Permit me to offer you a tour?
Painted a buttercup yellow, and shoved into the side of an embankent, with precarious and spindling decks tacked swayingly onto either side, our house exudes an indefinable aura of 'ramshackle' and 'thrown together'. Enter, and the first thing which will catch your eye is a door.
This door was not always present. It is a recent, and more than welcome addition.
Before the door, there was a gaping doorway, a cobweb hung stairwell, a crooked, neck-breaking descent of wooden stairs, and the shadowy, fearful depths of The Basement.
This gray opening leading to the vast netherworlds of our maison excercised a peculiar magnetic quality, dragging my unwilling gaze each time I passed it, clutching me with vertigo as I stared across the twilit expanse, peopled with shrouded objects which grew in terror and mystery as the light waned.
To be home alone at night was to face all the horrors of that gaping doorway to the basement, through which anything might, at any moment be expected to come.
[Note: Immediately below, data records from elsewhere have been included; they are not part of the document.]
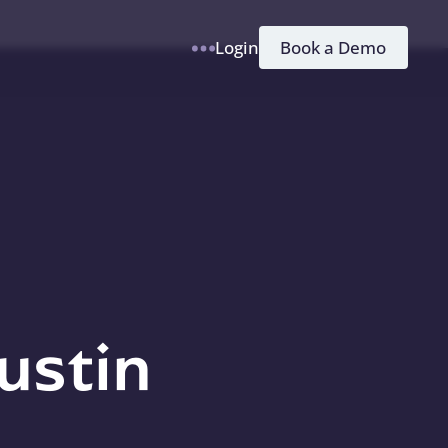
h
Book a Demo
Login
ustin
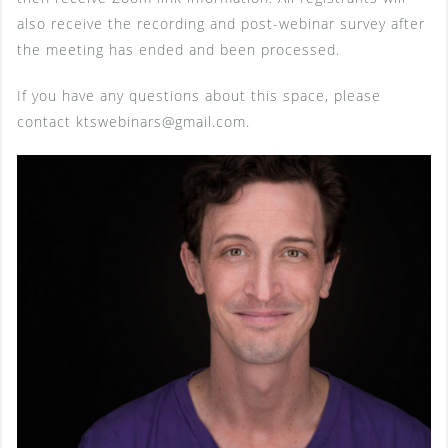
also receive the recording and post-webinar survey after
the meeting has ended and been processed.
If you have any questions about this space, please
contact ktswebinars@gmail.com.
We joked about the basement- about the crazed murderers and mysterious creatures which lurked hidden in its dark recesses, but the joking was tinged with panic. This was a basement, huge and harrowing, which made such loathesome lurking seem to dangerously near the realm of the probable.
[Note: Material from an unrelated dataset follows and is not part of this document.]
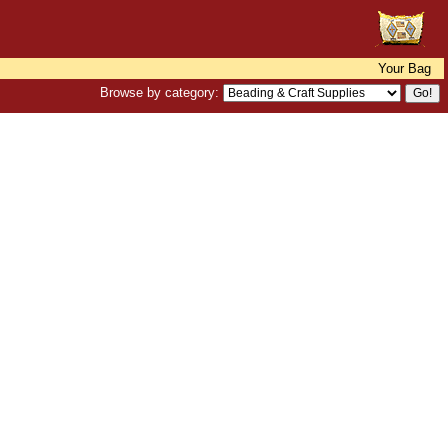
Your Bag
Browse by category:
The door has brought blessed relief. I could almost caress it with pleasure when I pass through the once perilous hallway to the kitchen and meet no menacing shadows, but rather this sturdy, cheerful panel of polished walnut, securely deadbolted in place.
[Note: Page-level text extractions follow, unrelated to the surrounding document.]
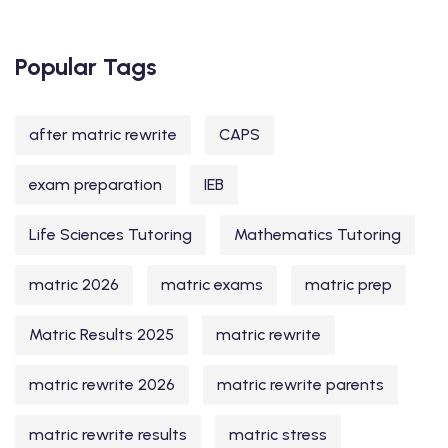
Popular Tags
after matric rewrite
CAPS
exam preparation
IEB
Life Sciences Tutoring
Mathematics Tutoring
matric 2026
matric exams
matric prep
Matric Results 2025
matric rewrite
matric rewrite 2026
matric rewrite parents
matric rewrite results
matric stress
The basement has many interesting characteristics, but one of the most astounding is The Graffiti room, a half finished room covered with bright yellow posterboard on the outside, with a vast assortment of graffiti applied in sharpie to the cement blocks of the interior. The graffiti appears to have been planned and encouraged, but is difficult to make sense of. On one block someone named Dave scrawls "Whoa! Great bar!", and on another, a childish scribble reads "Thank you grammy and grampa for a great thanksgiving it was a good thanksgiving and I liked the turkey love Tanisha"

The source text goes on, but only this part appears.